BEGIN

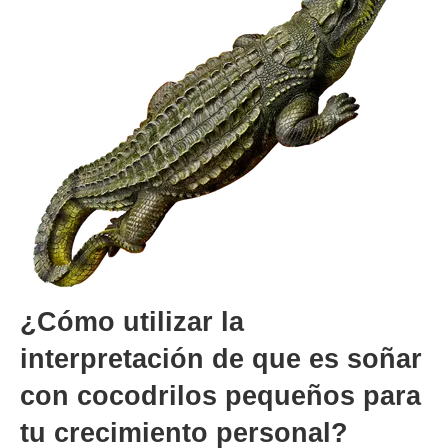
¿Cómo utilizar la
interpretación de que es soñar
con cocodrilos pequeños para
tu crecimiento personal?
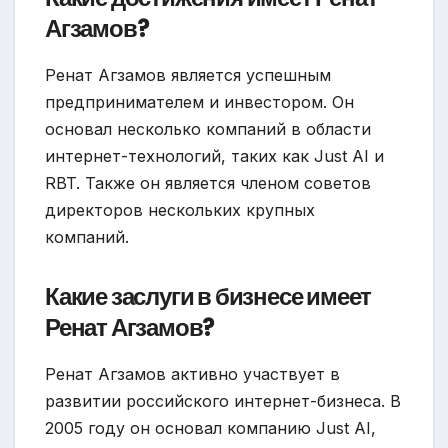
Агзамов?
Ренат Агзамов является успешным
предпринимателем и инвестором. Он
основал несколько компаний в области
интернет-технологий, таких как Just AI и
RBT. Также он является членом советов
директоров нескольких крупных
компаний.
Какие заслуги в бизнесе имеет
Ренат Агзамов?
Ренат Агзамов активно участвует в
развитии российского интернет-бизнеса. В
2005 году он основал компанию Just AI,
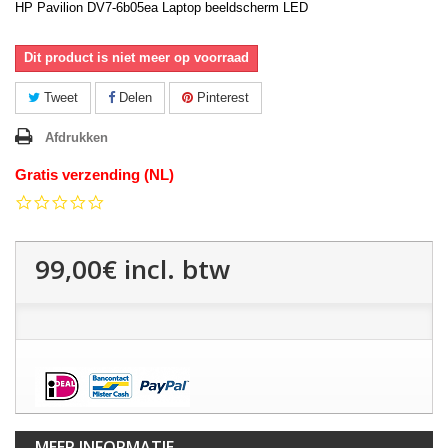
HP Pavilion DV7-6b05ea Laptop beeldscherm LED
Dit product is niet meer op voorraad
Tweet
Delen
Pinterest
Afdrukken
Gratis verzending (NL)
0.0
star
rating
99,00€
incl. btw
MEER INFORMATIE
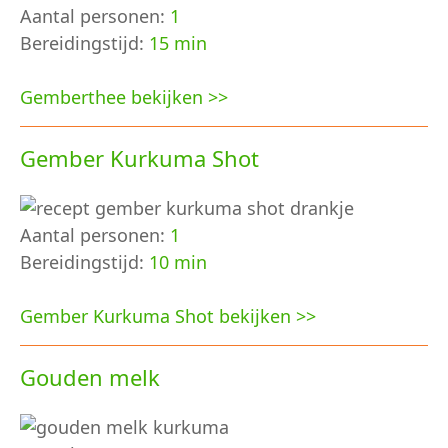
Aantal personen:
1
Bereidingstijd:
15 min
Gemberthee bekijken >>
Gember Kurkuma Shot
Aantal personen:
1
Bereidingstijd:
10 min
Gember Kurkuma Shot bekijken >>
Gouden melk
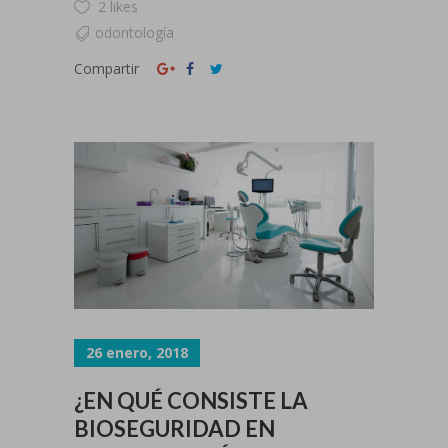
2 likes
odontología
Compartir
26 enero, 2018
¿EN QUÉ CONSISTE LA
BIOSEGURIDAD EN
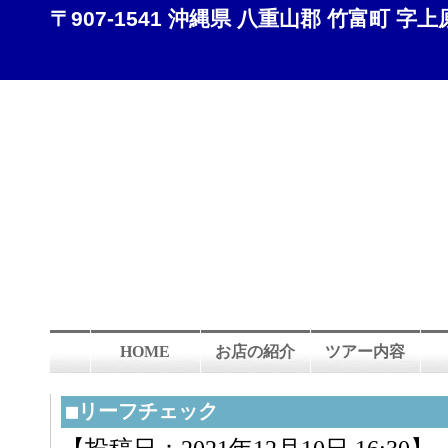
〒907-1541 沖縄県 八重山郡 竹富町 字上原 8
HOME
お店の紹介
ツアー内容
■リーフチェック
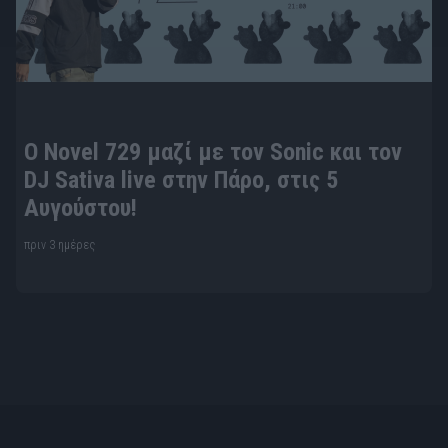
O Novel 729 μαζί με τον Sonic και τον
DJ Sativa live στην Πάρο, στις 5
Αυγούστου!
πριν 3 ημέρες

END

• [WHAT IS EXPECTED] All of the listing should be transcribed exactly, but none of its images.

• [SOLUTION TO THE EXERCISE]
¿Cómo utilizar la
interpretación de que es soñar
con cocodrilos pequeños para
tu crecimiento personal?
Агзамов?
Ренат Агзамов является успешным
предпринимателем и инвестором. Он
основал несколько компаний в области
интернет-технологий, таких как Just AI и
RBT. Также он является членом советов
директоров нескольких крупных
компаний.
Какие заслуги в бизнесе имеет
Ренат Агзамов?
Ренат Агзамов активно участвует в
развитии российского интернет-бизнеса. В
2005 году он основал компанию Just AI,
HP Pavilion DV7-6b05ea Laptop beeldscherm LED
Dit product is niet meer op voorraad
Tweet
Delen
Pinterest
Afdrukken
Gratis verzending (NL)
0.0
star
rating
99,00€
incl. btw
MEER INFORMATIE
Aantal personen:
1
Bereidingstijd:
15 min
Gemberthee bekijken >>
Gember Kurkuma Shot
Aantal personen:
1
Bereidingstijd:
10 min
Gember Kurkuma Shot bekijken >>
Gouden melk
2 likes
odontología
Compartir
26 enero, 2018
¿EN QUÉ CONSISTE LA
BIOSEGURIDAD EN
〒907-1541 沖縄県 八重山郡 竹富町 字上原 8
HOME
お店の紹介
ツアー内容
■リーフチェック
O Novel 729 μαζί με τον Sonic και τον
DJ Sativa live στην Πάρο, στις 5
Αυγούστου!
πριν 3 ημέρες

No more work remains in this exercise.